Dans ce contexte, l'appétit des acheteurs est mis à rude épreuve. Certains tergiversent, prennent leur temps, d'autres repoussent leur décision. L'inconnu politique freine les ardeurs de beaucoup. Pourtant, les demandes existent ; il y a toujours une clientèle à la recherche d'un logement. Mais il y a surtout des personnes à la recherche de bonnes affaires. Étant donné que les prix des appartements neufs sont relativement stables depuis presque deux ans, beaucoup veulent profiter de la conjoncture pour bénéficier de belles réductions. Aujourd'hui, les tarifs affichés sont sous pression. Afin de convaincre d'éventuels acheteurs à se décider rapidement, les propriétaires doivent accorder des escomptes. La fourchette varie aujourd'hui de 5 à 12 %. C'est le seul moyen actuellement pour faire bouger les choses. Dans des cas extrêmes, le prix demandé n'a plus aucune consistance puisque le propriétaire accorde tout de suite une baisse significative.
Toutefois, toutes les propriétés ne sont pas à la même enseigne. Les petits appartements sont très demandés et leur prix reste stable. Négocier n'est pas simple puisqu'il s'agit des biens les plus recherchés, tant à Beyrouth qu'en périphérie.

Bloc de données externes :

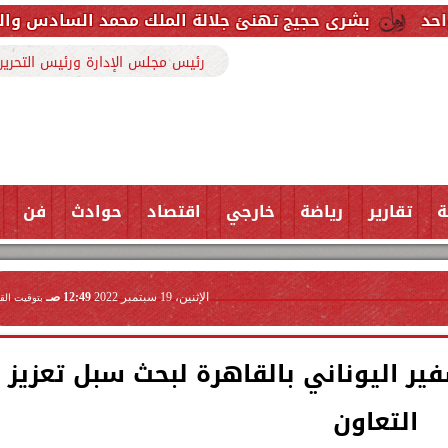
يج تهنئ جلالة الملك محمد السادس والشعب المغربي بمن
رئيس مجلس الإدارة ورئيس التحرير
ة
تقارير
رياضة
خارجي
اقتصاد
حوادث
فن
الإثنين، 19 سبتمبر 2022
12:49 صـ
بتوقيت الق
ير اليوناني بالقاهرة لبحث سبل تعزيز
التعاون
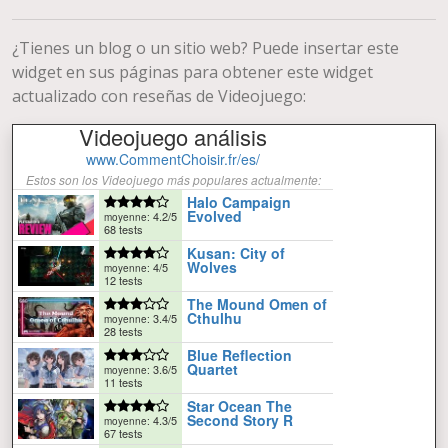
¿Tienes un blog o un sitio web? Puede insertar este
widget en sus páginas para obtener este widget
actualizado con reseñas de Videojuego:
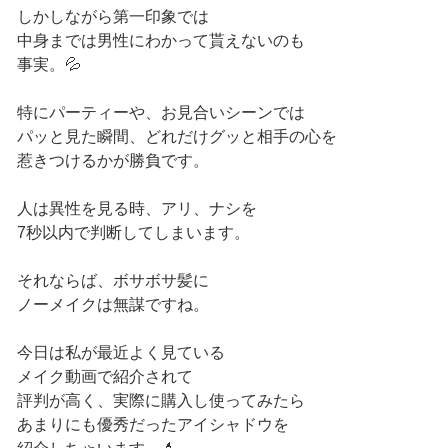
しかしながら第一印象では
中身までは男性にわかって貰えないのも
事実。💦
特にパーティーや、お見合いシーンでは
パッと見た瞬間、どれだけグッと相手の心を
惹きつけるかが勝負です。
人は異性を見る時、アリ、ナシを
7秒以内で判断してしまいます。
それならば、ボサボサ髪に
ノーメイクは無謀ですね。
今日は私が最近よく見ている
メイク動画で紹介されて
評判が高く、実際に購入し使ってみたら
あまりにも優秀だったアイシャドウを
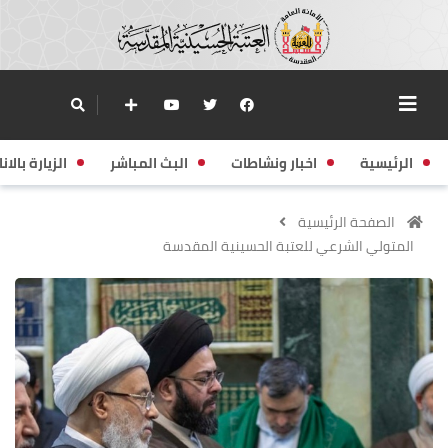
الرئيسية
اخبار ونشاطات
البث المباشر
الزيارة بالانا
الصفحة الرئيسية
المتولي الشرعي للعتبة الحسينية المقدسة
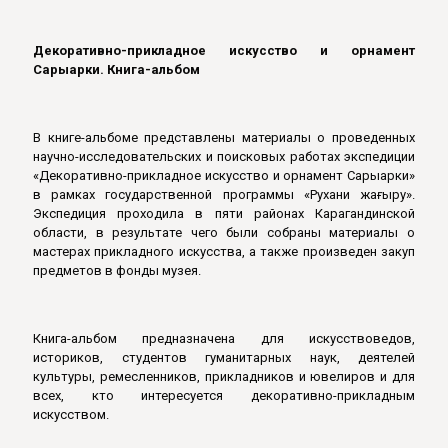
Декоративно-прикладное искусство и орнамент
Сарыарки. Книга-альбом
В книге-альбоме представлены материалы о проведенных
научно-исследовательских и поисковых работах экспедиции
«Декоративно-прикладное искусство и орнамент Сарыарки»
в рамках государственной программы «Рухани жаңғыру».
Экспедиция проходила в пяти районах Карагандинской
области, в результате чего были собраны материалы о
мастерах прикладного искусства, а также произведен закуп
предметов в фонды музея.
Книга-альбом предназначена для искусствоведов,
историков, студентов гуманитарных наук, деятелей
культуры, ремесленников, прикладников и ювелиров и для
всех, кто интересуется декоративно-прикладным
искусством.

Les clients attendent plus de flexibilité pour les produits haut de gamme et les grandes surfaces.
Sur le plan foncier, les propriétaires tentent en façade de faire de la résistance. Mais de nombreux terrains sont sur le marché et les prix demandés sont inchangés depuis plusieurs mois. Ils ne trouvent pas preneurs puisque l'évolution de la valeur des parcelles n'est plus justifiée par rapport à l'évolution des prix des appartements neufs. Si certains promoteurs sont en train de contrebalancer le coût de la terre en réduisant leur coût de construction, les plus grands promoteurs locaux ne peuvent se permettre ce type de stratégie. Leur réputation est en jeu. Dans ce cas, c'est le statut quo, et les transactions sont ainsi possibles uniquement sur une base cohérente.
Avec le secteur de la restauration, la demande pour des locaux commerciaux ne faiblit pas. Mais les professionnels ne sont pas prêts à payer le prix fort. Ainsi, de nombreuses boutiques du centre-ville resteront disponibles tant que leur loyer ne sera pas adéquat par rapport à leur rentabilité. Même constat rue Hamra. Bien que très demandés, plusieurs emplacements sont proposés à des prix injustifiés et sont vides depuis plus de 6 mois.